_Exercise aim_
Copy all lines below containing "your".

_Extracted records_
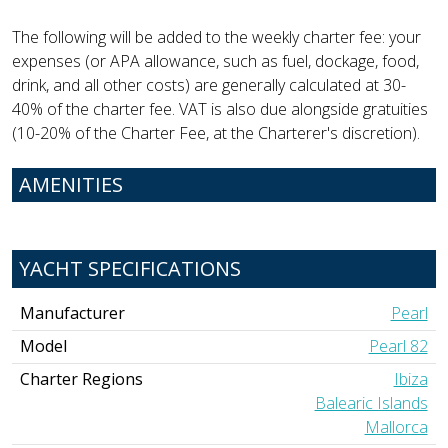
The following will be added to the weekly charter fee: your
expenses (or APA allowance, such as fuel, dockage, food,
drink, and all other costs) are generally calculated at 30-
40% of the charter fee. VAT is also due alongside gratuities
(10-20% of the Charter Fee, at the Charterer's discretion).
AMENITIES
YACHT SPECIFICATIONS
Manufacturer
Pearl
Model
Pearl 82
Charter Regions
Ibiza
Balearic Islands
Mallorca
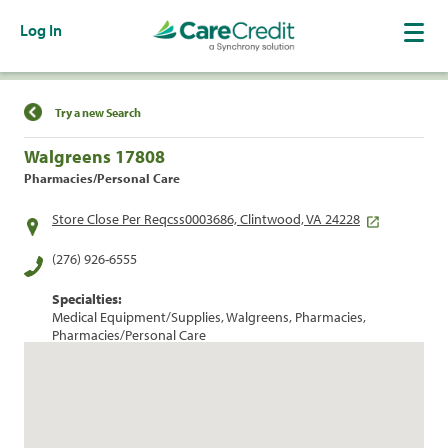
Log In
Find a Location
Try a new Search
Walgreens 17808
Pharmacies/Personal Care
Store Close Per Reqcss0003686, Clintwood, VA 24228
(276) 926-6555
Specialties:
Medical Equipment/Supplies, Walgreens, Pharmacies,
Pharmacies/Personal Care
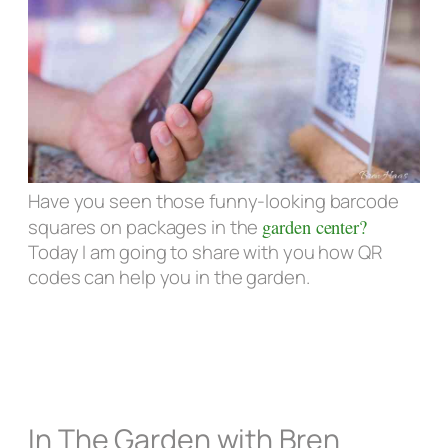
Have you seen those funny-looking barcode
squares on packages in the
garden center?
Today I am going to share with you how QR
codes can help you in the garden.
In The Garden with Bren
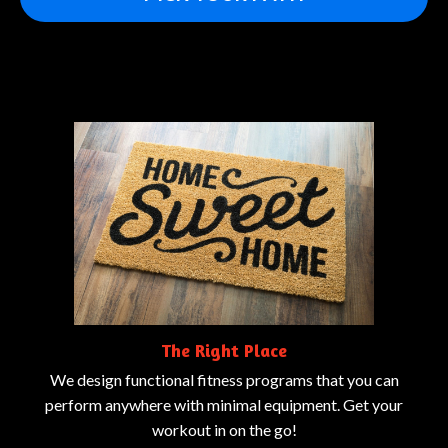
The Right Place
We design functional fitness programs that you can
perform anywhere with minimal equipment. Get your
workout in on the go!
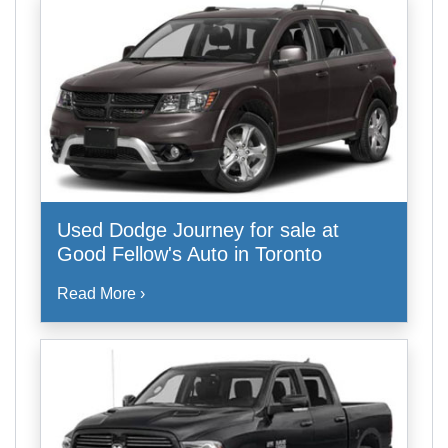
Used Dodge Journey for sale at
Good Fellow's Auto in Toronto
Read More ›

_Response to the exercise_
The following will be added to the weekly charter fee: your
perform anywhere with minimal equipment. Get your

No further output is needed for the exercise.